Spock: “You are suggesting that the admiral violated every rule and regulation he vowed to uphold simply to exploit your intellect.”

Khan responds: “He wanted to exploit my savagery, intellect alone is useless in a fight. You can’t even break a rule, how can you be expected to break bone.”


There is a lesson here. We need to wake up. We need to get strong and not be afraid of wielding whatever strength, economic or real weapons that we possess. We need to be ready to go full Viking savagery on our enemies. The stakes are high. If we lose, we lose everything: Our prosperity, our way of life, our freedoms. 


No one wants violence, no one wants war. But as the old Leon Trotsky saying goes: “You may not be interested in war, but war is interested in you.” 

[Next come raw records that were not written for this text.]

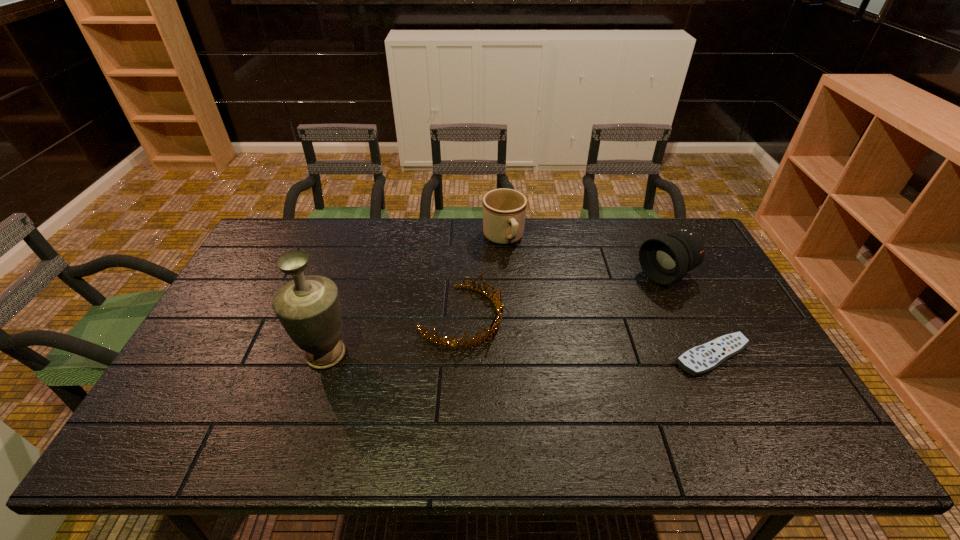 The image size is (960, 540). I want to click on free space located 0.210m on the side of the farthest object with the handle, so click(x=530, y=298).

Image resolution: width=960 pixels, height=540 pixels. In order to click on free space located at the front element of the telephoto lens in this screenshot , I will do `click(544, 338)`.

At what (x,y) coordinates should I click in order to perform the action: click on vacant point located at the front element of the telephoto lens. Please return your answer as a coordinate pair (x, y). Image resolution: width=960 pixels, height=540 pixels. Looking at the image, I should click on (588, 315).

Image resolution: width=960 pixels, height=540 pixels. Identify the location of blank space located 0.080m at the front element of the telephoto lens. (627, 295).

You are a GUI agent. You are given a task and a screenshot of the screen. Output one action in this format:
    pyautogui.click(x=<x>, y=<y>)
    Task: Click on the free space located 0.130m on the front-facing side of the fourth tallest object
    The image size is (960, 540).
    Given the screenshot: What is the action you would take?
    pyautogui.click(x=540, y=353)

I want to click on vacant space situated on the front-facing side of the fourth tallest object, so click(x=578, y=369).

At what (x,y) coordinates should I click in order to perform the action: click on vacant space located 0.300m on the front-facing side of the fourth tallest object. Please return your answer as a coordinate pair (x, y). The width and height of the screenshot is (960, 540). Looking at the image, I should click on [x=601, y=380].

Locate an element on the screen. This screenshot has width=960, height=540. mug that is at the far edge is located at coordinates (504, 210).

Find the location of a particular element. telephoto lens that is at the far edge is located at coordinates (665, 258).

You are a GUI agent. You are given a task and a screenshot of the screen. Output one action in this format:
    pyautogui.click(x=<x>, y=<y>)
    Task: Click on the remote control at the right edge
    This screenshot has width=960, height=540.
    Given the screenshot: What is the action you would take?
    (699, 360)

Or put this in another way. Using A Louis L’amour Western theme, we are now leaving a big city where there is civilization, law and order and police to stop the bad guys (well, not if you are in a stupid Progressive left-run city like San Francisco or Chicago or LA, that is another story). 


We are now entering the wild west frontier full of hostile Indians and bandits ready to kill you, harm your family and take your stuff. A world where might makes right and where your softness, decency & civilized behavior is now a weakness. In this world, survival should be your first thought and priority. 


If you are as convinced as I am that we are in a fight right now, we need to prepare our minds, our bodies, our families, our economy and our countries for this. “Si Vis Pacem, Para Bellum” translated into English means “If You Want Peace, Prepare For War."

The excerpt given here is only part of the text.